In Auburn’s case, he sees it more as a personnel issue right now — and he could be the fix.
“I’ve seen the tight-end usage. It doesn’t really happen much because, with their depth chart, they don’t have a true tight end. They have blockers and then they have a developmental guy with [Ford’s player-host] John [Samuel Shenker] as a redshirt. They think he can be pretty good next year. They just don’t really have the depth,” Ford said. “That means a lot to me, especially playing in such a prestigious conference like the SEC West. For a freshman to do that, especially at the tight end position, that’d be crazy.”
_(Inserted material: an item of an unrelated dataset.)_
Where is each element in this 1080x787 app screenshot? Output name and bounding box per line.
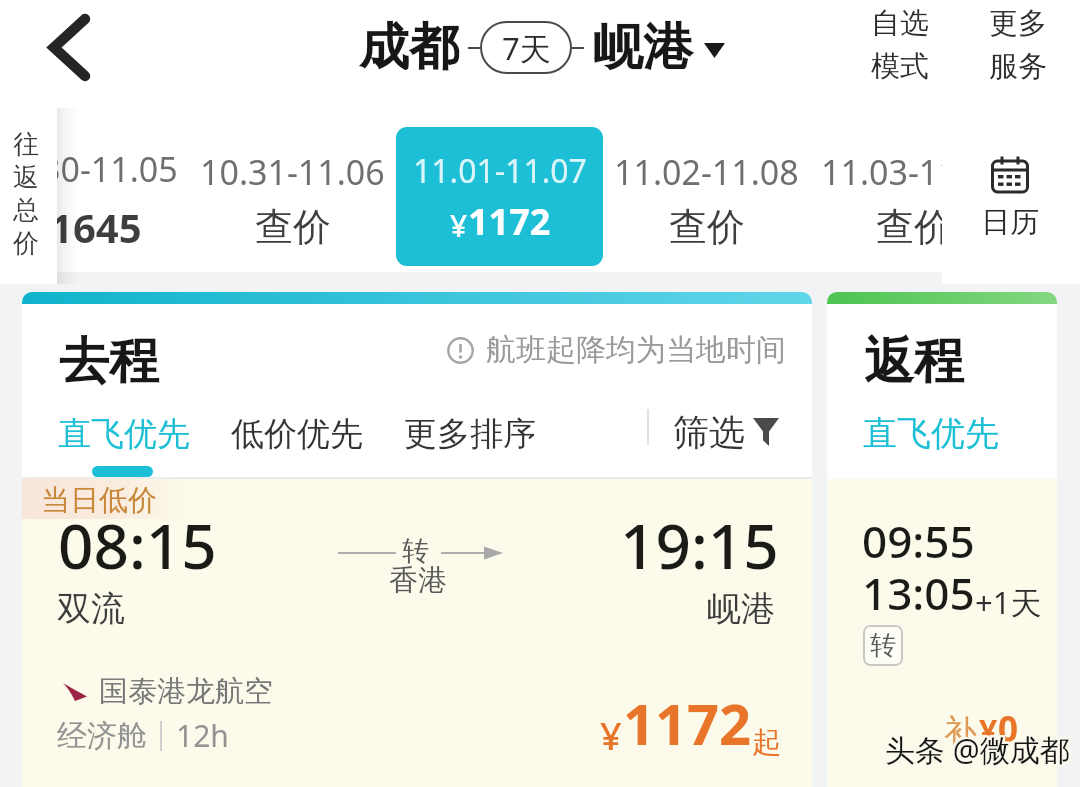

Ford expects to make his decision at the U.S. Army All-American Game.
Auburn will make an in-home visit with Ford, and the Tigers’ staff told him they’d like to be the last ones to see him during the contact period.
Luke Ford’s fullback brother Noah will be a factor
There is a secondary factor to Ford’s recruiting process: His older brother Noah.
Noah Ford is a 20-year-old fullback who spent a season at Southern Illinois. At 6-foot-2 and 250 pounds, college coaches recruiting Luke took notice of Noah early on. Gus Malzahn was the first to do so this summer, which stood out to Noah. Georgia has followed suit.
That summer visit made a major impression on Noah.
“They definitely had the best unofficial for me and their experience over the summer. I think they were definitely the most serious school when it comes to offering me a real spot as a walk-on when it comes to fullback,” Noah said. “When Luke kinda blew up, all these schools started coming talking to me because they saw my size and everything. Gus Malzahn walked up to me and said, ‘Oh my God. Where have you been?’ I was like, ‘Hey man, you’re talking to Luke. I’m right here, too.'”
Noah will be a factor in Luke’s decision.
While Auburn and Georgia have offered walk-on spots, Alabama hasn’t. Noah understands his decision is dependent on Luke, so he doesn’t want to speak for his brother, but he expects Auburn and Georgia to have a better shot because of the walk-on offer.
“I think it’s huge [for Auburn and Georgia] because, growing up, me and Luke have been very close together,” Noah said. “I’d love to play football with him. We played football in the backyard together. Us playing together is a huge factor.”
Having played just the 2016 season at Southern Illinois, Noah has three years of eligibility remaining.
Auburn views him as a Chandler Cox-type, which is fitting since he spent a lot of time with the Fords on that visit this summer.
“Our first person to host us was Chandler Cox. That dude is a beast,” Noah said. “If you ask him to run through a brick wall, he’ll do it for you. Getting to be around that kind of personality, and having the experience I have playing fullback in college at SIU, it makes me fall in love with it.”